Marlin shook his head. “Most people don't. But for all the ranch owners who are making good money with deer leases, it's something they should consider. They should be wondering what the deer population will be like in five or ten years.
“It's not just the deer,” Marlin continued, speaking with obvious heartfelt intensity. “Wild turkey, rabbits, raccoons—they all need a fair amount of brushy habitat. And people should keep in mind that if you fool around with one link in the food chain, it can cause a domino effect. Let's say—just as an example—we remove all the brush and the rabbits become easy prey. Coyotes will have a field day for a while and their population will explode. Pretty soon, we've got coyotes all over the place, but they've eaten all the rabbits. So what do they go after next? Livestock. Goats, sheep, calves. I know the ranchers don't want that.
“Or here's another good example: the beaver. Five hundred years ago, before the Europeans came over, there were maybe three-hundred million beavers in North America. Place was crawling with them, from Mexico all the way up to Alaska. But then one of the English kings ruled that only beaver fur could be used to make hats. So beaver fur became big business, and it almost wiped ’em out. Fewer beav
ers meant fewer beaver dams, and that had a horrible impact on the natural habitat. Suddenly, all the ponds and watering holes that the beavers created were disappearing, which had an effect on waterfowl, songbirds, deer and elk, raccoons, the list goes on. Hell, those dams even helped keep the aquifers full back then by slowing down runoff. They limited soil erosion, even helped ease flooding.”
Marlin shook his head and smiled thinly. “I know I'm rambling on a little. We're here to talk about cedar clearing, right?”
“No, that's all right,” Susannah said, leaning forward, trying to make eye contact. “Like you say, it all ties together. I can tell this issue means a lot to you. You're a very passionate man, John. I can see that in you.”
The game warden held her gaze for a few seconds, smiling, playing the game with her. Then he glanced down at his cup. “I need a little more coffee. You want some?”
Susannah nodded, and Marlin gestured at the waitress. “Okay, next question,” she said. “What about the red-necked sapsucker?”
“I was afraid you were going to ask me that.” He thought for a moment. “Yes, it's an endangered species and yes, it nests almost exclusively in cedar trees in Central Texas. So the official Parks and Wildlife Department position is that we are against most brush clearing in sapsucker habitat.”

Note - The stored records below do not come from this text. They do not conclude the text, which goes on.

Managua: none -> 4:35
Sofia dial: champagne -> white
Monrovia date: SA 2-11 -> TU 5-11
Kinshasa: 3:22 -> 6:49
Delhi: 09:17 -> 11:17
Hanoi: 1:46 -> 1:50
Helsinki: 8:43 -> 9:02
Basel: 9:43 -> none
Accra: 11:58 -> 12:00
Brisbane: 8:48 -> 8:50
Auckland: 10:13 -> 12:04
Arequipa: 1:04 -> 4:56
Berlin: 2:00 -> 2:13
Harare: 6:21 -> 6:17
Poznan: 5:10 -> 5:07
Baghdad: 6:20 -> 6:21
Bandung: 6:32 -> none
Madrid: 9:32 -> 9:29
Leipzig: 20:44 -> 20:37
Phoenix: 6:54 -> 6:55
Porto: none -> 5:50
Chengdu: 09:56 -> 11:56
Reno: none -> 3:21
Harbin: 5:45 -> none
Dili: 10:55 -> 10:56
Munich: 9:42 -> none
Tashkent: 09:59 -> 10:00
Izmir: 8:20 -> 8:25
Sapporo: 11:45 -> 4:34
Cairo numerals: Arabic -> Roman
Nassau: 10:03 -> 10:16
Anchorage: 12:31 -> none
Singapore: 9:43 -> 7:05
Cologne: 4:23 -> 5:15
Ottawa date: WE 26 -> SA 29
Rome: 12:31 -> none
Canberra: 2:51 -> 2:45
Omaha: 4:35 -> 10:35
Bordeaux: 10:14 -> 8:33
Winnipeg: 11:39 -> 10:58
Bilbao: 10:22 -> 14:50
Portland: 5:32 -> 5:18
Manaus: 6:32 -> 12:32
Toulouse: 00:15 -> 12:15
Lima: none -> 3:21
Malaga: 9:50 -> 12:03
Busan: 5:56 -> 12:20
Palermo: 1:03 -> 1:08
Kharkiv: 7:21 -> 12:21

“And what's your personal position, John?” Susannah asked.
He gave her an appreciative smile, acknowledging the double entendre. Just as he was about to respond, the waitress appeared to refill their coffee cups. After she left, Marlin's face was serious again. Back to business.
“Can we talk off the record?” he asked.
“Sure.”
“I think, sometimes, when a species becomes endangered, that's the way nature wants it. Think about it: More than ninety-nine percent of all species that ever existed are now extinct. And man has had little to do with the decline of the majority of them. Hell, with most of them, we couldn't have kept them around if we wanted to. They just weren't in Mother Nature's plan anymore, and when that happens, there's not a damn thing we can do about it.”